In implementation, a hash table consists of an array of linked lists. Each linked list is referred to as a bin, and its index in the list is referred to as the bin index. The "hash code" of an object under search tells us which bin index to visit to find it. In practice, we need to fix n bins, so we take the bin index as hash_code % n
. For example, if we had the following hash codes which had a range from 0 to 11 below:
but then we fixed the number of bins at n = 7, we'd have the following hash table
There is a clear space-time tradeoff with the design of hash tables. If we use more bins, then the number of collisions (objects sharing the same bin) goes down, but we may also have empty bins. Conversely, using too few bins leads towards a large number of collisions, but no bins are wasted. Thus, we seek to analyze the time complexity of searching for objects under a hash table as we vary the number of bins and the total number of objects that are in the hash table.
Of course, we can put all of our objects into a linked list, which will take worst case O(N) time. We can also put them into a sorted list, which takes worst case O(log(N)) time using binary search. But as it turns out, we can do even better with hash maps. Intuitively, narrowing down our search to a single bin is extremely helpful, though it will be a little more difficult to show theoretically. In this class exercise, we will do some experiments to get a handle on this analysis
Balls/Bins Model
Often when we mathematically analyze things, it's helpful to "abstract away" our problem to a more concise problem that retains what we're trying to analyze. In the case of hash tables, let's think about throwing m balls (which represent our objects) into n bins (which represent our hash table bins) randomly. Below is an example of this with m = 100, n = 10:
One thing that makes this a little less than ideal in practice is that the balls are skewed towards the center bins. By contrast, and ideal hash function is analogous to distributing the balls uniformly at random. This means that on any toss of a ball, we have an equal probability of 1/n of going into any particular bin. The animation below shows the same parameters m = 100, n = 100 but thrown uniformly at random
Notice how the balls are more evenly distributed. One implication is that the maximum height over all bins is smaller, so the worst case behavior is improved.
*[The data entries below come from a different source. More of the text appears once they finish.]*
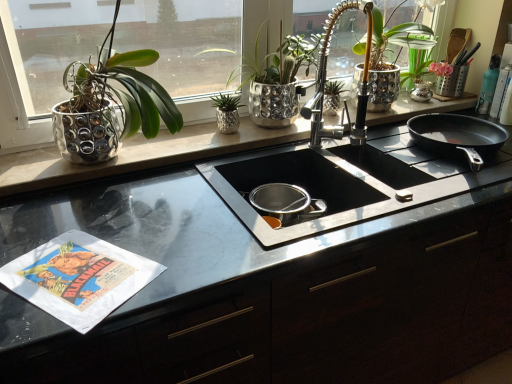 The image size is (512, 384). What are the coordinates of `free spot above black glossy countertop at center (from a real-world perspective)` in the screenshot? It's located at (333, 221). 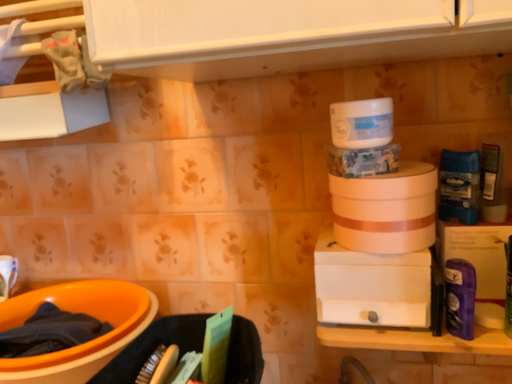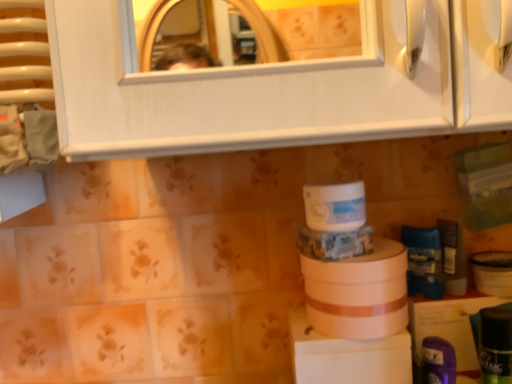 Question: How did the camera likely rotate when shooting the video?

Choices:
 (A) rotated upward
 (B) rotated downward

Answer: (A) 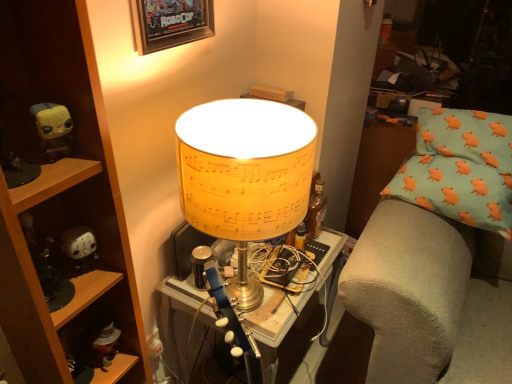 Question: From a real-world perspective, is wooden shelf at left on matte yellow lampshade at center?

Choices:
 (A) yes
 (B) no

Answer: (A)

Question: Is wooden shelf at left positioned with its back to matte yellow lampshade at center?

Choices:
 (A) no
 (B) yes

Answer: (B)

Question: Is the position of wooden shelf at left less distant than that of matte yellow lampshade at center?

Choices:
 (A) yes
 (B) no

Answer: (B)

Question: Is matte yellow lampshade at center completely or partially inside wooden shelf at left?

Choices:
 (A) yes
 (B) no

Answer: (B)

Question: From the image's perspective, is wooden shelf at left located above matte yellow lampshade at center?

Choices:
 (A) yes
 (B) no

Answer: (A)

Question: In terms of width, does wooden framed poster at upper center look wider or thinner when compared to yellow matte toy at left, positioned as the first toy in top-to-bottom order?

Choices:
 (A) wide
 (B) thin

Answer: (B)

Question: In terms of height, does wooden framed poster at upper center look taller or shorter compared to yellow matte toy at left, which is the 1th toy from front to back?

Choices:
 (A) tall
 (B) short

Answer: (A)

Question: From a real-world perspective, is wooden framed poster at upper center positioned above or below yellow matte toy at left, which is counted as the 2th toy, starting from the bottom?

Choices:
 (A) above
 (B) below

Answer: (A)

Question: Considering their positions, is wooden framed poster at upper center located in front of or behind yellow matte toy at left, which is counted as the 2th toy, starting from the bottom?

Choices:
 (A) front
 (B) behind

Answer: (B)

Question: Is black matte jason voorhees mask at left, the first toy when ordered from back to front, bigger or smaller than wooden framed poster at upper center?

Choices:
 (A) small
 (B) big

Answer: (A)

Question: From the image's perspective, is black matte jason voorhees mask at left, the 1th toy when ordered from bottom to top, positioned above or below wooden framed poster at upper center?

Choices:
 (A) above
 (B) below

Answer: (B)

Question: In the image, is black matte jason voorhees mask at left, the 2th toy viewed from the top, on the left side or the right side of wooden framed poster at upper center?

Choices:
 (A) right
 (B) left

Answer: (B)

Question: Is black matte jason voorhees mask at left, the 1th toy when ordered from bottom to top, inside or outside of wooden framed poster at upper center?

Choices:
 (A) inside
 (B) outside

Answer: (B)

Question: Is matte yellow lampshade at center taller or shorter than black matte jason voorhees mask at left, the second toy from the front?

Choices:
 (A) tall
 (B) short

Answer: (A)

Question: Is matte yellow lampshade at center inside the boundaries of black matte jason voorhees mask at left, the 1th toy when ordered from bottom to top, or outside?

Choices:
 (A) inside
 (B) outside

Answer: (B) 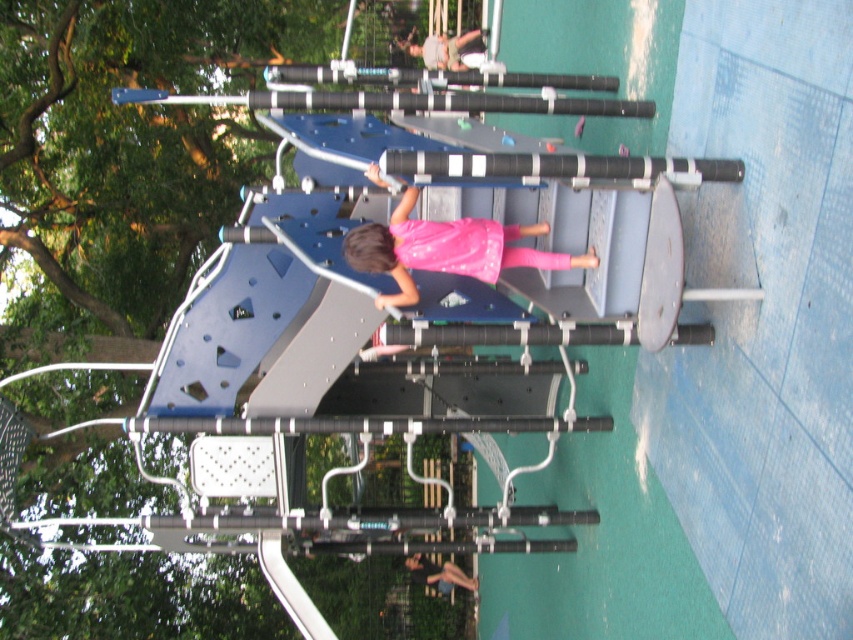 Does pink matte dress at center lie behind pink fabric dress at center?

That is False.

Is point (387, 228) less distant than point (453, 58)?

Yes, point (387, 228) is in front of point (453, 58).

Does point (405, 284) come in front of point (437, 54)?

Yes, it is in front of point (437, 54).

The width and height of the screenshot is (853, 640). Identify the location of pink matte dress at center. (445, 250). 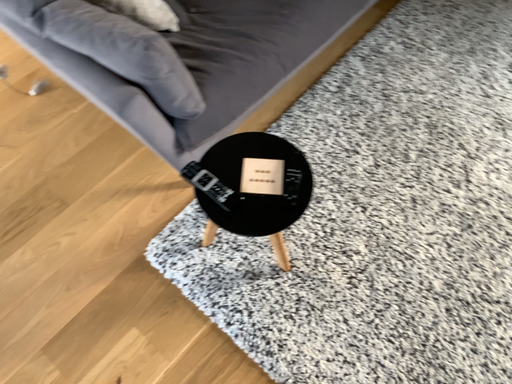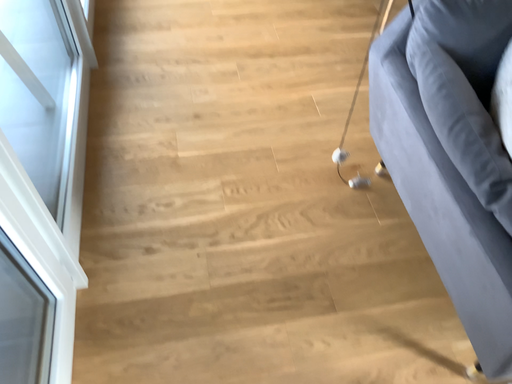 Question: Which way did the camera rotate in the video?

Choices:
 (A) rotated left
 (B) rotated right

Answer: (A) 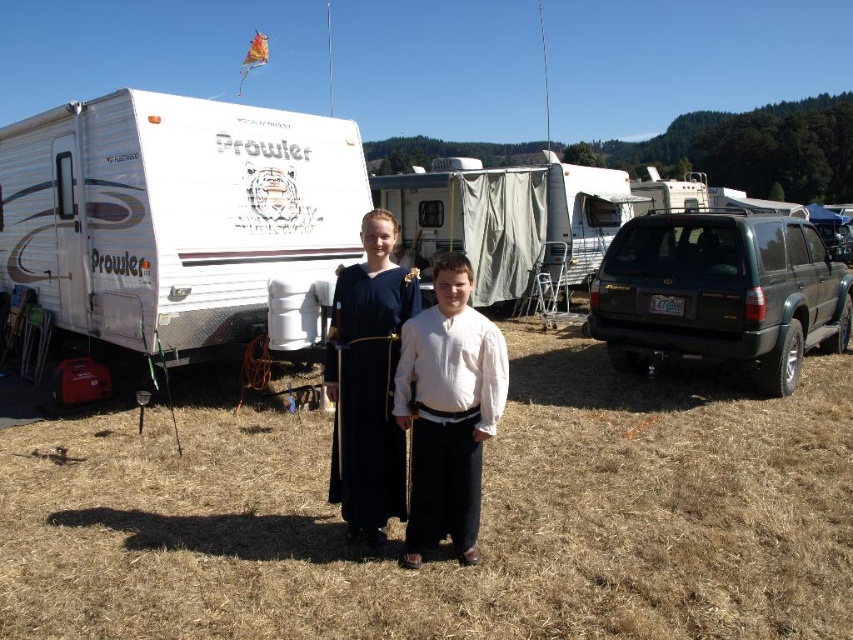 Is dark green plastic suv at right in front of dark blue fabric dress at center?

No, dark green plastic suv at right is behind dark blue fabric dress at center.

Is dark green plastic suv at right smaller than dark blue fabric dress at center?

Incorrect, dark green plastic suv at right is not smaller in size than dark blue fabric dress at center.

The height and width of the screenshot is (640, 853). Find the location of `dark green plastic suv at right`. dark green plastic suv at right is located at coordinates (720, 292).

Where is `dark green plastic suv at right`? This screenshot has width=853, height=640. dark green plastic suv at right is located at coordinates (720, 292).

This screenshot has height=640, width=853. I want to click on matte black dress at center, so click(x=448, y=412).

Is matte black dress at center taller than dark blue fabric dress at center?

In fact, matte black dress at center may be shorter than dark blue fabric dress at center.

Is point (416, 444) in front of point (376, 467)?

That is True.

The width and height of the screenshot is (853, 640). I want to click on matte black dress at center, so click(x=448, y=412).

Can you confirm if white glossy camper at left is thinner than dark green plastic suv at right?

Incorrect, white glossy camper at left's width is not less than dark green plastic suv at right's.

Which is in front, point (45, 246) or point (599, 321)?

Point (599, 321)

Where is `white glossy camper at left`? The width and height of the screenshot is (853, 640). white glossy camper at left is located at coordinates (173, 212). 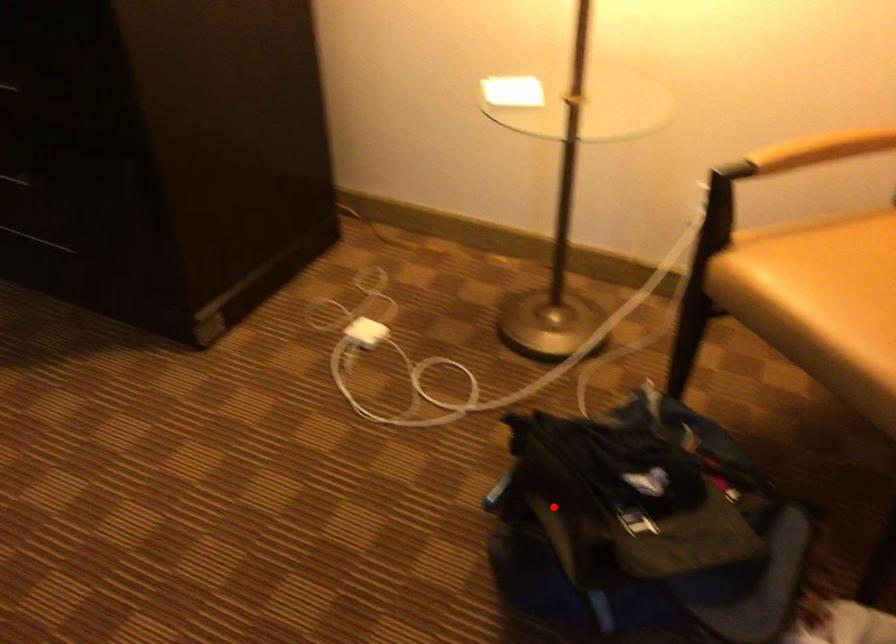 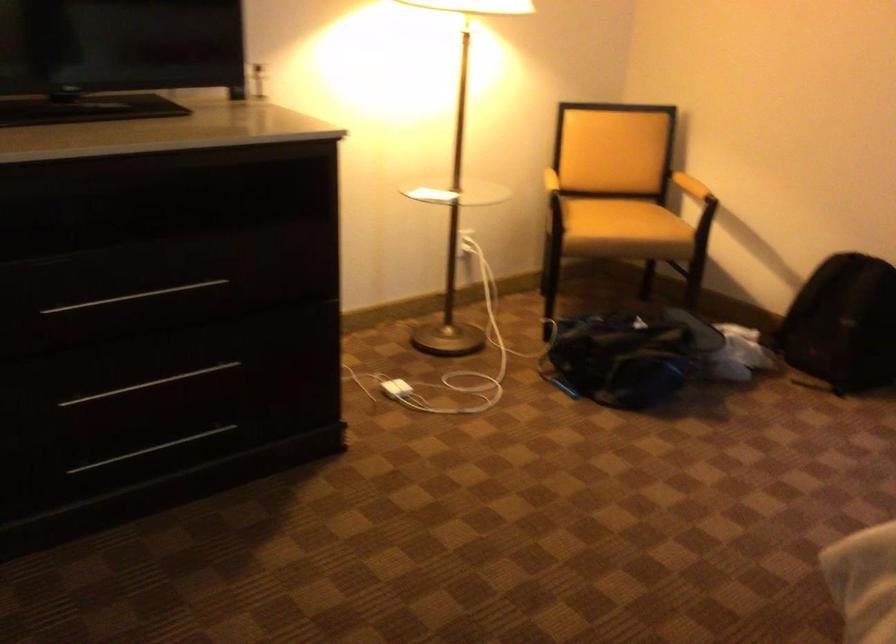 Question: I am providing you with two images of the same scene from different viewpoints. A red point is marked on the first image. Is the red point's position out of view in image 2?

Choices:
 (A) Yes
 (B) No

Answer: (B) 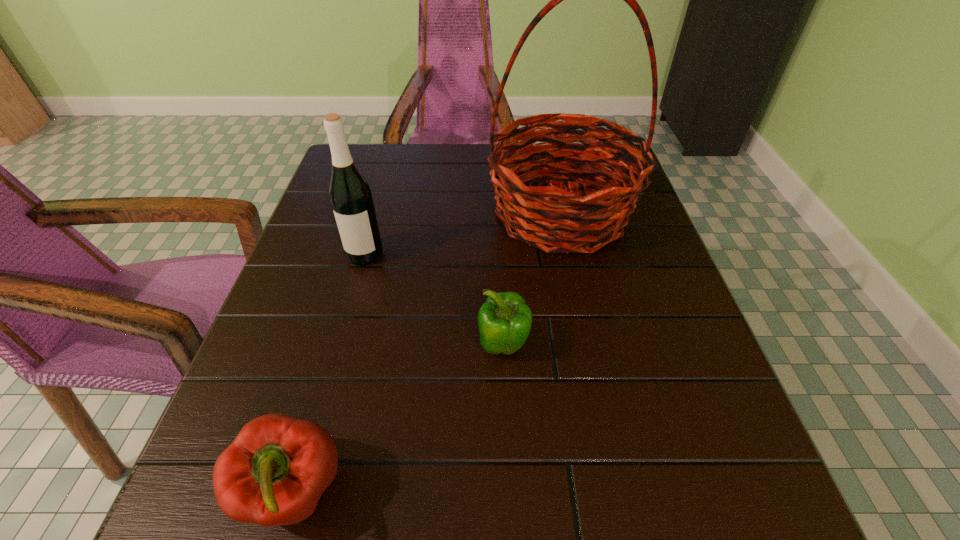 I want to click on basket, so click(x=546, y=218).

Find the location of a particular element. The image size is (960, 540). wine bottle is located at coordinates (351, 199).

You are a GUI agent. You are given a task and a screenshot of the screen. Output one action in this format:
    pyautogui.click(x=<x>, y=<y>)
    Task: Click on the second nearest object
    
    Given the screenshot: What is the action you would take?
    pyautogui.click(x=504, y=320)

I want to click on the right bell pepper, so click(x=504, y=320).

Locate an element on the screen. The height and width of the screenshot is (540, 960). vacant position located 0.160m on the front of the tallest object is located at coordinates (585, 328).

Locate an element on the screen. The image size is (960, 540). vacant region located on the label of the wine bottle is located at coordinates (339, 346).

Identify the location of vacant position located on the left of the third farthest object. (305, 346).

Image resolution: width=960 pixels, height=540 pixels. Find the location of `object at the far edge`. object at the far edge is located at coordinates (546, 218).

At what (x,y) coordinates should I click in order to perform the action: click on object located in the left edge section of the desktop. Please return your answer as a coordinate pair (x, y). Looking at the image, I should click on (351, 199).

Locate an element on the screen. object at the right edge is located at coordinates (546, 218). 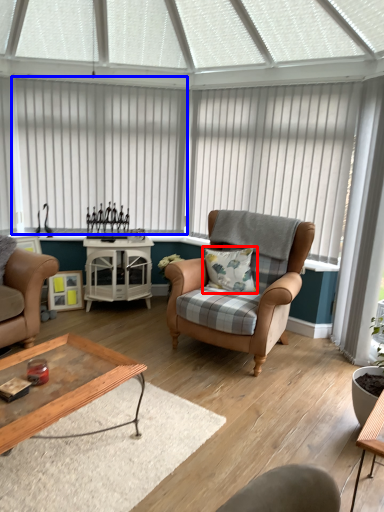 Question: Which object is further to the camera taking this photo, pillow (highlighted by a red box) or blind (highlighted by a blue box)?

Choices:
 (A) pillow
 (B) blind

Answer: (B) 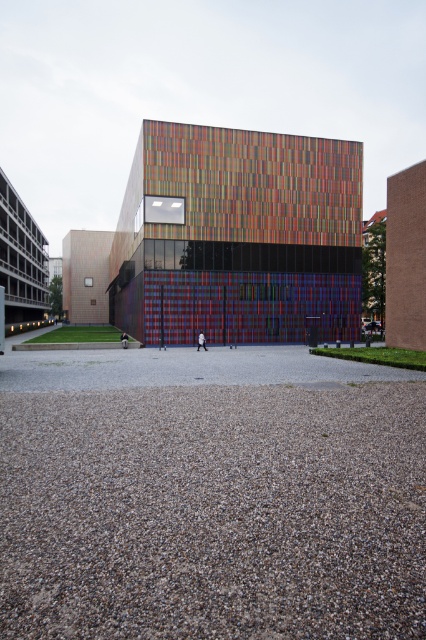 Question: In this image, where is gray gravel at lower center located relative to multicolored glass building at center?

Choices:
 (A) above
 (B) below

Answer: (B)

Question: Considering the relative positions of gray gravel at lower center and multicolored glass building at center in the image provided, where is gray gravel at lower center located with respect to multicolored glass building at center?

Choices:
 (A) below
 (B) above

Answer: (A)

Question: Does gray gravel at lower center have a lesser width compared to multicolored glass building at center?

Choices:
 (A) no
 (B) yes

Answer: (B)

Question: Which of the following is the farthest from the observer?

Choices:
 (A) multicolored glass building at center
 (B) gray gravel at lower center

Answer: (A)

Question: Which of the following is the closest to the observer?

Choices:
 (A) (131, 298)
 (B) (353, 504)

Answer: (B) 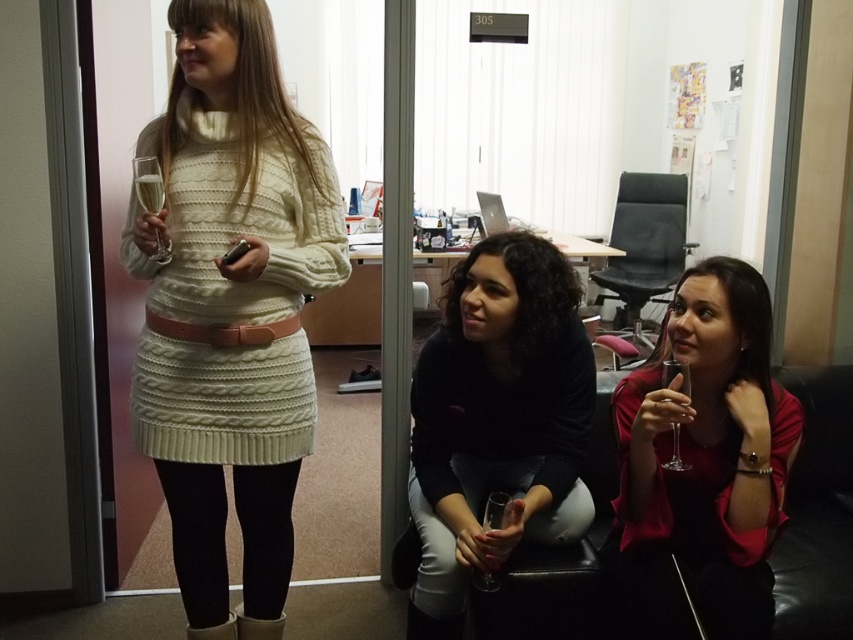 Question: Does white knitted dress at center have a greater width compared to black matte shirt at center?

Choices:
 (A) yes
 (B) no

Answer: (B)

Question: Does black matte shirt at center appear over matte red dress at lower right?

Choices:
 (A) no
 (B) yes

Answer: (A)

Question: Estimate the real-world distances between objects in this image. Which object is closer to the clear glass at upper left?

Choices:
 (A) matte red dress at lower right
 (B) black matte shirt at center
 (C) white knitted dress at center

Answer: (C)

Question: Which object appears farthest from the camera in this image?

Choices:
 (A) white knitted dress at center
 (B) black matte shirt at center
 (C) matte red dress at lower right
 (D) clear glass at upper left

Answer: (B)

Question: Does white knitted dress at center have a greater width compared to black matte shirt at center?

Choices:
 (A) yes
 (B) no

Answer: (B)

Question: Which is farther from the black matte shirt at center?

Choices:
 (A) white knitted dress at center
 (B) matte red dress at lower right
 (C) clear glass at upper left

Answer: (C) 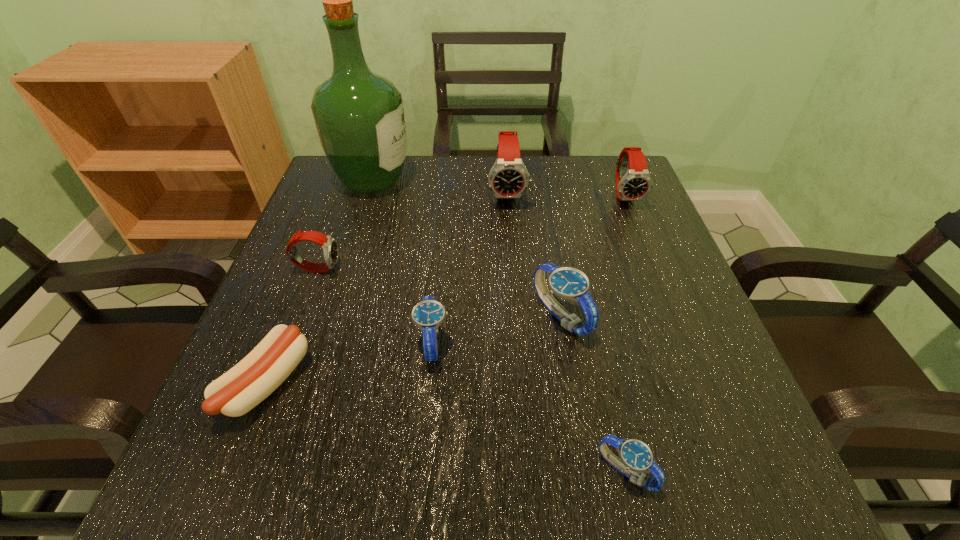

With this background, let's start to analyze the behavior
Exercise 1: Average Case Behavior
Given m objects in n bins, what is the average number of elements in any bin? Since it takes only constant time to jump to a bin, the dominant cost is walking through a linked list of a particular size, so this will give us an idea of the average time it takes to find an object.
Exercise 2: Worst Case Behavior
Click here to download the starter code for this exercise. You will be editing Experiments.py
Analyzing the worst case is more difficult analytically, but as always, let's do some experiments to try to make a hypothesis of what it is. Somehow, we hope to beat binary search, which is the best technique we've seen so far, but does that actually happen in practice? Let's do a couple of experiments
Experiment 1
For a fixed number of bins, vary the number of balls thrown into the bin and report the maximum number of balls in any bin after this. Some code has been provided to get you started in experiment_fixedbins
. What would you posit the worst case time complexity is as a function of the number of balls m?
Experiment 2
Vary the number of bins n, and always throw m = n objects into the bins. This seems wasteful, as we have a bin for every object, but collisions are still possible (and probable) even here. What does the worst case here appear to be as a function of m=n?